Neither the Geneva Convention nor the UNHCR regard environmental displacement as a determinant of refugee-status. The UNCHR itself has argued that unlike traditional refugees or IDPs, individuals displaced by environmental factors can appeal to their home governments for help and do not, therefore, fall under the jurisdiction of the international community. Recognition of environmental refugees would, moreover, obligate the UNCHR to stretch its already limited budget of $1 billion a year to more than twice as many people currently under its mandate. Some fear that an expanded definition would inundate the international community with refugees, impairing aid and response efforts, and overwhelming asylum countries that are already attempting to limit migration.
The difficulty of defining what constitutes an environmental refugee creates an additional obstacle to international recognition.

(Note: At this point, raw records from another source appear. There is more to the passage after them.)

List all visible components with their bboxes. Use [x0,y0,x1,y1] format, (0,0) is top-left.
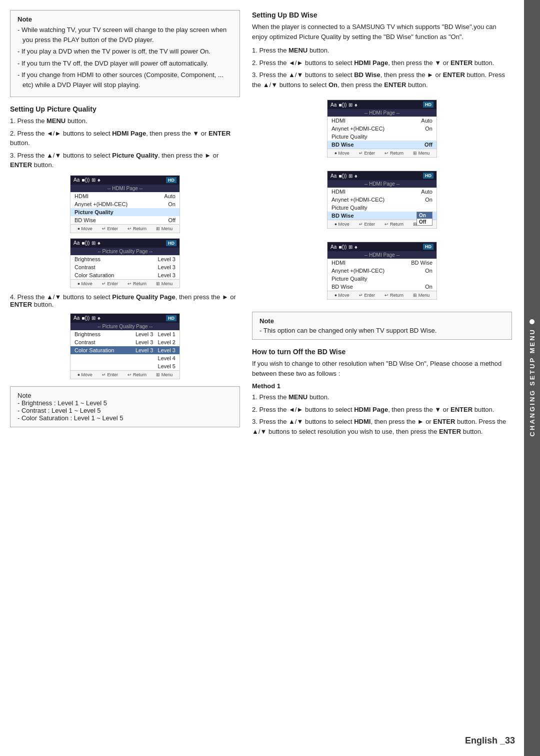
menu-row-colorsat-3: Color SaturationLevel 3 Level 3 [70,346,180,354]
bd-header-3: Aa■())⊞♠ HD [328,242,436,251]
bd-subheader-2: -- HDMI Page -- [328,180,436,188]
sidebar-label: CHANGING SETUP MENU [528,328,536,436]
bd-row-pq-2: Picture Quality [328,204,436,212]
picture-step-3: 3. Press the ▲/▼ buttons to select Pictu… [10,151,240,170]
bd-row-hdmi-2: HDMIAuto [328,188,436,196]
note-item-4: - If you change from HDMI to other sourc… [18,70,232,90]
pq-rows-container: BrightnessLevel 3 Level 1 ContrastLevel … [70,330,180,370]
top-note-list: - While watching TV, your TV screen will… [18,25,232,90]
page-footer: English _33 [465,735,515,746]
menu-row-brightness-3: BrightnessLevel 3 Level 1 [70,330,180,338]
picture-step-2: 2. Press the ◄/► buttons to select HDMI … [10,129,240,148]
bottom-note-box: Note - Brightness : Level 1 ~ Level 5 - … [10,386,240,427]
menu-row-pq-1: Picture Quality [70,208,180,216]
menu-footer-1: ● Move↵ Enter↩ Return⊞ Menu [70,224,180,233]
bd-footer-3: ● Move↵ Enter↩ Return⊞ Menu [328,291,436,299]
menu-icons-1: Aa ■()) ⊞ ♠ [74,177,100,183]
menu-subheader-3: -- Picture Quality Page -- [70,323,180,330]
sidebar: CHANGING SETUP MENU [524,0,540,756]
sidebar-dot [530,319,534,324]
bd-hd-3: HD [423,244,434,250]
bd-step-3: 3. Press the ▲/▼ buttons to select BD Wi… [252,70,512,90]
left-column: Note - While watching TV, your TV screen… [10,10,240,441]
bd-header-2: Aa■())⊞♠ HD [328,171,436,180]
menu-row-anynet-1: Anynet +(HDMI-CEC)On [70,200,180,208]
hd-badge-2: HD [166,240,176,246]
menu-header-1: Aa ■()) ⊞ ♠ HD [70,176,180,185]
menu-footer-2: ● Move↵ Enter↩ Return⊞ Menu [70,279,180,288]
menu-screen-hdmi: Aa ■()) ⊞ ♠ HD -- HDMI Page -- HDMIAuto … [70,175,180,233]
bottom-note-title: Note [18,392,232,399]
bd-subheader-1: -- HDMI Page -- [328,109,436,117]
bd-header-1: Aa■())⊞♠ HD [328,100,436,109]
picture-step-1: 1. Press the MENU button. [10,116,240,126]
menu-screen-pq-dropdown: Aa■())⊞♠ HD -- Picture Quality Page -- B… [70,313,180,379]
note-item-3: - If you turn the TV off, the DVD player… [18,59,232,69]
method1-step-3: 3. Press the ▲/▼ buttons to select HDMI,… [252,417,512,436]
bd-row-hdmi-1: HDMIAuto [328,117,436,125]
bd-wise-title: Setting Up BD Wise [252,11,512,19]
menu-header-2: Aa■())⊞♠ HD [70,239,180,248]
menu-subheader-2: -- Picture Quality Page -- [70,248,180,255]
bd-menu-screen-3: Aa■())⊞♠ HD -- HDMI Page -- HDMIBD Wise … [327,242,437,300]
right-note-text: - This option can be changed only when T… [260,327,504,334]
bottom-note-item-1: - Brightness : Level 1 ~ Level 5 [18,399,232,407]
bd-screens-group: Aa■())⊞♠ HD -- HDMI Page -- HDMIAuto Any… [252,95,512,305]
step4-text: 4. Press the ▲/▼ buttons to select Pictu… [10,293,240,308]
bd-footer-1: ● Move↵ Enter↩ Return⊞ Menu [328,149,436,157]
menu-footer-3: ● Move↵ Enter↩ Return⊞ Menu [70,370,180,379]
page: CHANGING SETUP MENU Note - While watchin… [0,0,540,756]
menu-header-3: Aa■())⊞♠ HD [70,314,180,323]
how-to-title: How to turn Off the BD Wise [252,348,512,356]
bd-step-1: 1. Press the MENU button. [252,46,512,56]
bd-step-2: 2. Press the ◄/► buttons to select HDMI … [252,58,512,68]
method1-step-1: 1. Press the MENU button. [252,392,512,402]
menu-row-colorsat-2: Color SaturationLevel 3 [70,271,180,279]
menu-row-hdmi-1: HDMIAuto [70,192,180,200]
menu-icons-3: Aa■())⊞♠ [74,315,100,321]
method1-steps: 1. Press the MENU button. 2. Press the ◄… [252,392,512,436]
bd-hd-2: HD [423,173,434,179]
menu-row-level5: Level 5 [70,362,180,370]
bd-row-pq-3: Picture Quality [328,275,436,283]
main-content: Note - While watching TV, your TV screen… [10,10,512,441]
right-note-title: Note [260,317,504,325]
menu-row-bdwise-1: BD WiseOff [70,216,180,224]
how-to-section: How to turn Off the BD Wise If you wish … [252,348,512,436]
bottom-note-item-2: - Contrast : Level 1 ~ Level 5 [18,407,232,414]
picture-quality-section: Setting Up Picture Quality 1. Press the … [10,105,240,379]
bd-subheader-3: -- HDMI Page -- [328,251,436,259]
menu-icons-2: Aa■())⊞♠ [74,240,100,246]
menu-row-level4: Level 4 [70,354,180,362]
bd-row-anynet-2: Anynet +(HDMI-CEC)On [328,196,436,204]
bd-icons-3: Aa■())⊞♠ [330,244,358,250]
hd-badge-3: HD [166,315,176,321]
menu-screen-pq: Aa■())⊞♠ HD -- Picture Quality Page -- B… [70,238,180,288]
bd-row-bdwise-1: BD WiseOff [328,141,436,149]
menu-row-brightness-2: BrightnessLevel 3 [70,255,180,263]
bottom-note-item-3: - Color Saturation : Level 1 ~ Level 5 [18,414,232,422]
bd-row-hdmi-3: HDMIBD Wise [328,259,436,267]
bd-wise-section: Setting Up BD Wise When the player is co… [252,11,512,305]
bd-menu-screen-2: Aa■())⊞♠ HD -- HDMI Page -- HDMIAuto Any… [327,171,437,229]
bd-icons-2: Aa■())⊞♠ [330,173,358,179]
bd-row-anynet-3: Anynet +(HDMI-CEC)On [328,267,436,275]
bd-row-anynet-1: Anynet +(HDMI-CEC)On [328,125,436,133]
bd-row-pq-1: Picture Quality [328,133,436,141]
bottom-note-list: - Brightness : Level 1 ~ Level 5 - Contr… [18,399,232,422]
method1-title: Method 1 [252,382,512,390]
menu-row-contrast-3: ContrastLevel 3 Level 2 [70,338,180,346]
bd-menu-screen-1: Aa■())⊞♠ HD -- HDMI Page -- HDMIAuto Any… [327,100,437,158]
picture-quality-title: Setting Up Picture Quality [10,105,240,113]
bd-icons-1: Aa■())⊞♠ [330,102,358,108]
how-to-intro: If you wish to change to other resolutio… [252,359,512,378]
note-item-2: - If you play a DVD when the TV power is… [18,47,232,57]
note-item-1: - While watching TV, your TV screen will… [18,25,232,45]
bd-dropdown: On Off [416,212,432,226]
top-note-box: Note - While watching TV, your TV screen… [10,10,240,97]
bd-row-bdwise-2: BD Wise On On Off [328,212,436,220]
bd-wise-intro: When the player is connected to a SAMSUN… [252,22,512,42]
hd-badge-1: HD [166,177,176,183]
top-note-title: Note [18,16,232,23]
menu-row-contrast-2: ContrastLevel 3 [70,263,180,271]
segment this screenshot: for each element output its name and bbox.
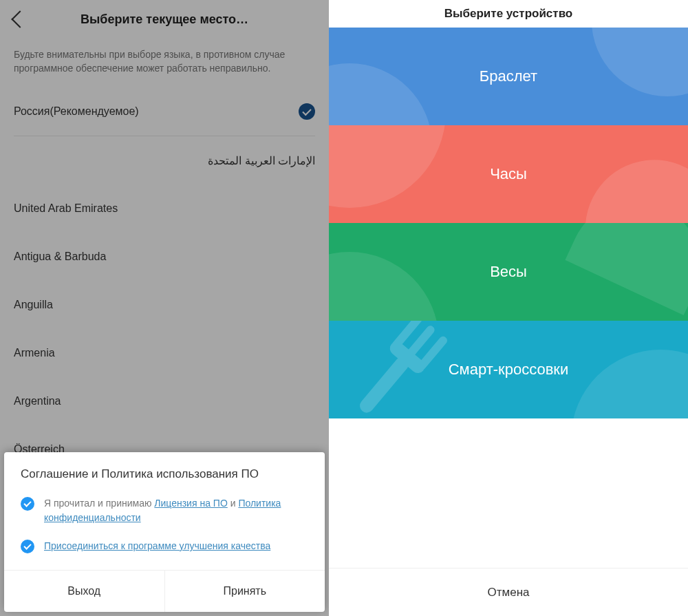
dialog-buttons: Выход Принять bbox=[4, 571, 325, 612]
fork-icon bbox=[331, 321, 465, 418]
agreement-row-improvement[interactable]: Присоединиться к программе улучшения кач… bbox=[4, 535, 325, 563]
device-label: Смарт-кроссовки bbox=[449, 361, 569, 379]
check-icon[interactable] bbox=[21, 497, 34, 511]
page-title: Выберите устройство bbox=[329, 0, 688, 28]
screen-location: Выберите текущее место… Будьте вниматель… bbox=[0, 0, 329, 616]
screen-device: Выберите устройство БраслетЧасыВесыСмарт… bbox=[329, 0, 688, 616]
cancel-button[interactable]: Отмена bbox=[329, 568, 688, 616]
device-card-green[interactable]: Весы bbox=[329, 223, 688, 321]
device-card-blue[interactable]: Браслет bbox=[329, 28, 688, 125]
device-label: Весы bbox=[490, 263, 527, 281]
check-icon[interactable] bbox=[21, 540, 34, 553]
improvement-link[interactable]: Присоединиться к программе улучшения кач… bbox=[44, 540, 270, 551]
exit-button[interactable]: Выход bbox=[4, 571, 164, 612]
agreement-text: Присоединиться к программе улучшения кач… bbox=[44, 539, 270, 553]
text-prefix: Я прочитал и принимаю bbox=[44, 498, 154, 509]
agreement-text: Я прочитал и принимаю Лицензия на ПО и П… bbox=[44, 496, 308, 525]
text-mid: и bbox=[228, 498, 239, 509]
agreement-dialog: Соглашение и Политика использования ПО Я… bbox=[4, 452, 325, 612]
device-card-red[interactable]: Часы bbox=[329, 125, 688, 223]
license-link[interactable]: Лицензия на ПО bbox=[154, 498, 227, 509]
dialog-title: Соглашение и Политика использования ПО bbox=[4, 452, 325, 492]
device-card-teal[interactable]: Смарт-кроссовки bbox=[329, 321, 688, 418]
agreement-row-license[interactable]: Я прочитал и принимаю Лицензия на ПО и П… bbox=[4, 492, 325, 535]
accept-button[interactable]: Принять bbox=[164, 571, 325, 612]
device-label: Часы bbox=[490, 165, 527, 183]
device-label: Браслет bbox=[480, 67, 537, 85]
svg-rect-0 bbox=[357, 354, 412, 415]
device-list: БраслетЧасыВесыСмарт-кроссовки bbox=[329, 28, 688, 418]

UNHCR makes a careful distinction between refugees and economic migrants, defining the latter as those who leave their countries for greater economic opportunity but could return home without threat of persecution. Donor governments fear an onslaught of asylum-seekers if refugee status is extended to include "pure" economic migrants. Environmental factors are intimately entangled with economic factors, however; for those whom Myers has labeled as environmental refugees, the favorable economic opportunities sought in migrating are favorable only in comparison to an indisputably unlivable situation. In Environmental Refugees: The Case for Recognition, Andrew Simms and Molly Conisbee argue that many people in environmental flight cannot in reality seek protection from their home governments. A huge portion of the world's environmental refugees lives in weak or failed states that do not have the resources to resettle or assist those in need. Some states may be hostile or even at the root of development-induced displacement.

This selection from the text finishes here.